Sunday, April 24, 2016

I'm Running Again!

A lot of runners get really worked up about the wording of running. I learned long ago that the term "jogging" is a big no-no and that I should never call one of my races "slow". I could totally see where people are coming from but never shared the same passion for the nuances of verbiage.  So, it is with a slight wince at the risk of backlash that I say.... Well, I guess I'm SORT OF running again.

I've been pretty down in the dumps the last few months and as a result let one too many workouts slip away and one (five.... okay maybe ten) too many pounds pack on. The excuses aren't as important as to what snapped me out of the funk: a podcast.

Two Gomers Run for Their Lives is a running podcast about two normal mid pack guys who battle with the 20 pounds we all need to lose, watching a bit too much TV, and are generally as clueless as the next guy about how to go about running. (THESE ARE MY PEOPLE!)  Lately, the podcasts had been less about running and more about life stuff and TV.  Ultimately a listener called one of them out that he had totally stopped even caring about running and how he had a laundry list of excuses on why he wasn't active. Needless to say, the message was received and he immediately went out an ran 6 miles. Later the day I listened to it, I ran 5mi in the already miserable AZ heat - the first time I had ran (had run? did I mention the thing about the nuance of verbiage?) in over 6-8 weeks.
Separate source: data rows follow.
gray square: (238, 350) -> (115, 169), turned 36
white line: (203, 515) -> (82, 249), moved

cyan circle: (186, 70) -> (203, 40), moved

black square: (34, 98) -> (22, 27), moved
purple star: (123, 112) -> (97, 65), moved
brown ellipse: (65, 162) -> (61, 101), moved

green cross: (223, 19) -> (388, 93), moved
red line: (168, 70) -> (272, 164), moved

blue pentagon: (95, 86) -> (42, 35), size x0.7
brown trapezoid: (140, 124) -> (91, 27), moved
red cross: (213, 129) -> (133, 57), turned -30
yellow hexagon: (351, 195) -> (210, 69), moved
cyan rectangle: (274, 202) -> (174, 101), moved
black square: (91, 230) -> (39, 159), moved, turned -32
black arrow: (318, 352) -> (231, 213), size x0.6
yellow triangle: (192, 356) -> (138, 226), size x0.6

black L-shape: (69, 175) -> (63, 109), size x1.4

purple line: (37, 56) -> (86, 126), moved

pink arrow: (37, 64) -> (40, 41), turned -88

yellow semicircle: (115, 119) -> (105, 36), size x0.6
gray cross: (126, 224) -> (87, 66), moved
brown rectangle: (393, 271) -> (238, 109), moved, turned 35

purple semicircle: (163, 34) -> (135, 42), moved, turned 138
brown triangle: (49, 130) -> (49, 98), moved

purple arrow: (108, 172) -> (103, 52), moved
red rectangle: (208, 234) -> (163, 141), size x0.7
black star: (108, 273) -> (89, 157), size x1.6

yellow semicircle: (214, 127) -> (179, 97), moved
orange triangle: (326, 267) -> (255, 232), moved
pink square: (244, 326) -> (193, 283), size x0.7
Oh god I was sore afterwards.  You would have thought I had just ran a marathon with a sumo wrestler on my back. Turns out it was just a food baby in my muffin top.  I honestly have been less sore after marathons.  It was humbling.  But, the speed was essentially still there (~7:30 pace), just not the endurance. I've since made sure to run 3x a week, 4-5 miles at a shot. So, not anything like I was before, but still running.

Completely unrelated kid pic from the baseball game on Saturday
Turns out I haven't been taking a lot of running pics

My knee still hurts like always, both during and after running.  If I push too hard it hurts more and I'll wince as I stand up from the toilet my desk chair.  If I go it easy with friends, it barely hurts at all. I'm slowly coming to grips with the fact that marathons are likely something that I used to do vs something that I am training for.

The plan now is to slowly build up my mileage to see if my knee explodes or if it will tolerate a few more miles.....and then explode.

Looking back, I'm not sure if it was the podcast that got me back into running again or if it was the gut-check that I was so terribly out of shape.  The bigger question now is if I am "a marathoner" or if I am simply "someone who used to run marathons"?  I guess maybe all of us get caught up in our own nuances of verbiage after all!

Another unrelated kid pic - he can ride is bike without help!

Saturday, April 2, 2016

Checking in

Long ago, in a land far far away, this blog wasn't a running blog.  Oh, it might have had running in the title and it might have mentioned that I went running in the past few days, but very little of it was about running. For one reason or another I haven't been running a ton lately.  BUT, that doesn't mean that I haven't been busy!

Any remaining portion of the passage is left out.